**Problem to work on**
In the data below, the answer is the run of lines from the line containing "Основные средства" through the line containing "Бесплатная поддержка базовой версии", both included; print it exactly and nothing else.

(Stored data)

##############################

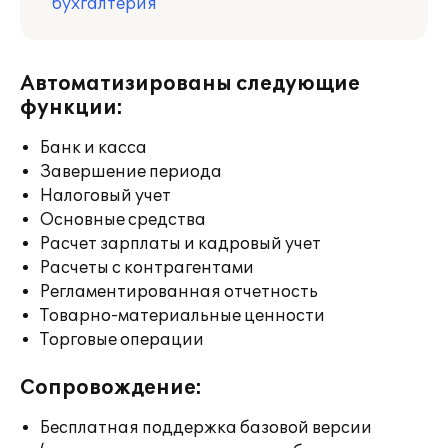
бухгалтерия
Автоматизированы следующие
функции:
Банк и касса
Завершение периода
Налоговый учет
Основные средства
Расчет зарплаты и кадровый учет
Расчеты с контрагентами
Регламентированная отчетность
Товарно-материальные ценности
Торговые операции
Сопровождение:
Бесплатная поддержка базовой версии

##############################

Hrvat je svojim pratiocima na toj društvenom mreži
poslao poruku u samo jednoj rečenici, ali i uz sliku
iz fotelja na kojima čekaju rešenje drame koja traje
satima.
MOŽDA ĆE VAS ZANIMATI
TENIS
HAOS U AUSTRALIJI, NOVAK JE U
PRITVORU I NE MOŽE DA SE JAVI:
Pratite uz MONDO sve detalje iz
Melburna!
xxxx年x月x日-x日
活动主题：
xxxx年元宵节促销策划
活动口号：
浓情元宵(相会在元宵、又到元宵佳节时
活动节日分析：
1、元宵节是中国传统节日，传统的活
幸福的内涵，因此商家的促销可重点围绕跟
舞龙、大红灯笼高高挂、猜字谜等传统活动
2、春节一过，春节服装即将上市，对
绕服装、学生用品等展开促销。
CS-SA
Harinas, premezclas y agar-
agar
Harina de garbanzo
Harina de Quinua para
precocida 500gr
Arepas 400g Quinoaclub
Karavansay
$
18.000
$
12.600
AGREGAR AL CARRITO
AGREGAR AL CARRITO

##############################

**Exercise answer**
Основные средства
Расчет зарплаты и кадровый учет
Расчеты с контрагентами
Регламентированная отчетность
Товарно-материальные ценности
Торговые операции
Сопровождение:
Бесплатная поддержка базовой версии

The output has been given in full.